Bug 47757 - Example code XLSX2CSV using event API
Summary: Example code XLSX2CSV using event API
Alias: None
Product: POI
Classification: Unclassified
Component: HSSF (show other bugs)
Version: 3.5-dev
Hardware: All All
: P3 normal (vote)
Target Milestone: ---
Assignee: POI Developers List
Depends on:
Reported: 2009-08-28 04:15 UTC by Chris Lott
Modified: 2009-11-16 09:31 UTC (History)
0 users

Zip archive with 2 java classes (7.00 KB, application/zip)
2009-08-28 04:15 UTC, Chris Lott
Excel 2007 sheet with tiny shared-strings table that triggers failure (9.47 KB, application/vnd.openxmlformats-officedocument.spreadsheetml.sheet)
2009-11-13 05:01 UTC, Chris Lott
Patch that incorporates Eric Smith's fix to the problem he discovered. (4.39 KB, patch)
2009-11-13 05:36 UTC, Chris Lott
Details | Diff

Note You need to log in before you can comment on or make changes to this bug.
Description Chris Lott 2009-08-28 04:15:33 UTC
Created attachment 24183 [details]
Zip archive with 2 java classes

I would like to offer a program that converts an XLSX workbook to CSV for
possible inclusion in the POI examples area.  It uses a SAX parser so should be
able to convert very large files.  The program depends on POI 3.5 beta 6.

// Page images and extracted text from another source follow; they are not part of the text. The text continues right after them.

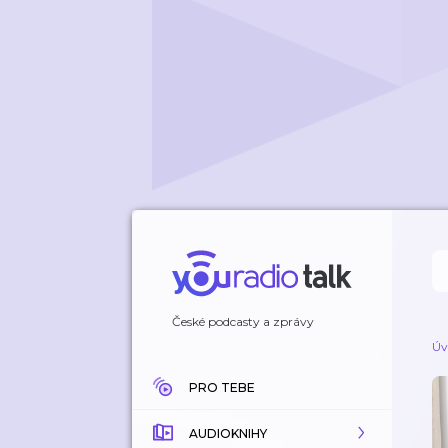
České podcasty a zprávy
Úv
PRO TEBE
AUDIOKNIHY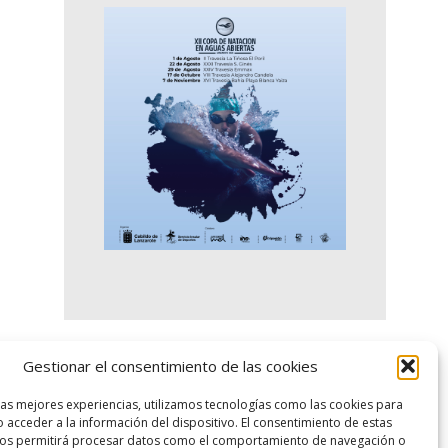
Gestionar el consentimiento de las cookies
logo SID
las mejores experiencias, utilizamos tecnologías como las cookies para
 acceder a la información del dispositivo. El consentimiento de estas
nos permitirá procesar datos como el comportamiento de navegación o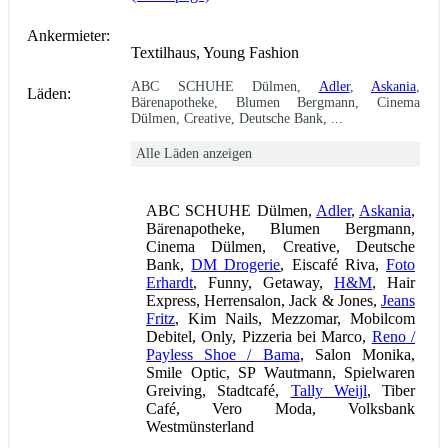
Ankermieter:
Textilhaus, Young Fashion
ABC SCHUHE Dülmen,
Adler
,
Askania
,
Läden:
Bärenapotheke, Blumen Bergmann, Cinema
Dülmen, Creative, Deutsche Bank, ...
Alle Läden anzeigen
ABC SCHUHE Dülmen,
Adler
,
Askania
,
Bärenapotheke, Blumen Bergmann,
Cinema Dülmen, Creative, Deutsche
Bank,
DM Drogerie
, Eiscafé Riva,
Foto
Erhardt
, Funny, Getaway,
H&M
, Hair
Express, Herrensalon, Jack & Jones,
Jeans
Fritz
, Kim Nails, Mezzomar, Mobilcom
Debitel, Only, Pizzeria bei Marco,
Reno /
Payless Shoe / Bama
, Salon Monika,
Smile Optic, SP Wautmann, Spielwaren
Greiving, Stadtcafé,
Tally Weijl
, Tiber
Café, Vero Moda, Volksbank
Westmünsterland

The source is available under the Apache license.  I listed myself as the
copyright owner, but I'm ok with donating it if that is what's required.

Please see the attachment.  Comments and improvements are very welcome.  Thanks
for considering it.
Comment 1 Yegor Kozlov 2009-09-06 05:07:40 UTC
Added to org.apache.poi.xssf.eventusermodel.* in r811816:


I made a few tweaks:

 - use the correct ASF header, all files in the POI project use the same license header.
 - removed log4j initializers, they are not needed any longer
 - POI examples are self-contained, I turned ReadonlySharedStringsTable into a inner class in XLSX2CSV

Other than that, very cool.

Comment 2 Chris Lott 2009-11-13 05:01:52 UTC
Created attachment 24528 [details]
Excel 2007 sheet with tiny shared-strings table that triggers failure

Eric Smith reports a bug in my ReadonlySharedStrings class that is revealed by the attached spreadsheet.   He writes:

Eric Smith> Please see attached. The file has two seperate merged areas; 
Eric Smith> the one which has formatted text exposes the bug while the one 
Eric Smith> that contains just plain text works fine with the original code. 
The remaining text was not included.